According to Sindh officials, the plan to install solar-powered reverse osmosis (RO) filtration units in government schools and health facilities have been devised in compliance with the orders of the Supreme Court-mandated water commission.
The plan, they said, has been divided into phases. In the first, 4,000 of Sindh’s roughly 43,000 government schools and 1,300 of the province’s health facilities will be equipped with the RO filtration units.
“The PC-1 for this initiative is almost complete. We have decided to allocate Rs2 billion to the first phase of this plan and will release Rs500 million in the current fiscal year,” Public Health Engineering Department Secretary Roshan Ali Shaikh told The Express Tribune. “Once installed, these solar-powered water filtration units should provide residents of areas with contaminated water supply with clean drinking water while running off the power grid.”
Sindh government sources said the public health engineering department has asked the provincial government’s education and health wings to identify schools and health centres that are struggling to provide potable water. In many remote areas, such as Thar, Kachho and Kohistan, residents spend much of their day fetching water from distant water sources, they said. According to them, the scheme should provide them with easy access to clean drinking water, making their lives considerably easier.
“We are also devising a plan on how to maintain these plants,” said Shaikh. “The public health engineering department is also going to build model villages with economically sustainable housing projects in Thar and other districts,” he added.

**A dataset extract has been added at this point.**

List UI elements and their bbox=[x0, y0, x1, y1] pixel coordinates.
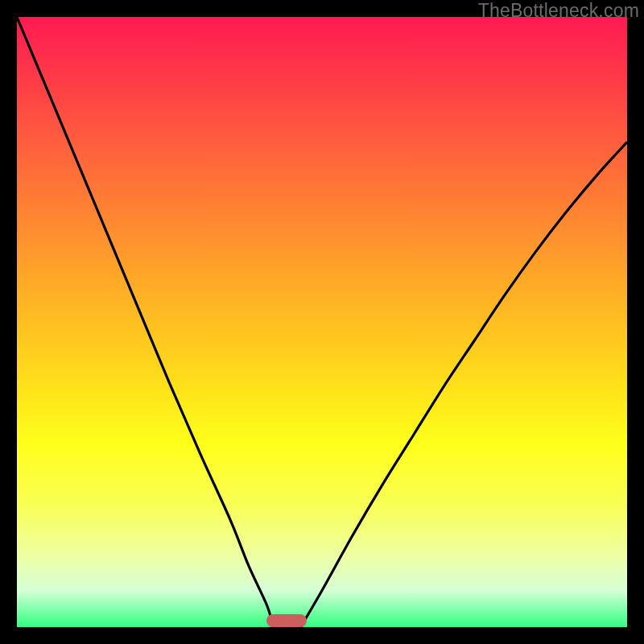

“Thar, in particular, is unique in terms of contrast. Although rich in mineral resources and possessing great tourism potential due to its natural beauty, its residents suffer serious food security, health, education and livestock issues,” noted Shaikh. “That is why the Sindh government has pinpointed this area in particular for model villages.”
Outlining the vision for these model villages, the public health engineering secretary said: “We have an integrated and a holistic strategic approach. Each model village will have a community water tank for human consumption and a pond for livestock water needs. Every village will also have RO filters, health facilities, and every house in the village will come with a kitchen, garden and a pitcher-irrigation system for fruit trees and vegetables.”
He added that the government also plans to introduce joint fodder cultivation under village community supervision and set up training centres for prospective artisans in coordination with the social welfare department and NGOs.
Speaking to The Express Tribune, Sindh Public Health Engineering Minister Mir Shabbir Ali Bijarani complained that “some sections of media highlight negative stories from the province, ignoring the positive work we are carrying out, especially in Thar.”
“We are working on water security in Thar by dividing it in seven zones. Our department has devised a plan so that people can get potable water at doorsteps,” he said, insisting that the construction and revamp of rural drainage and water supply schemes is the Sindh government’s priority.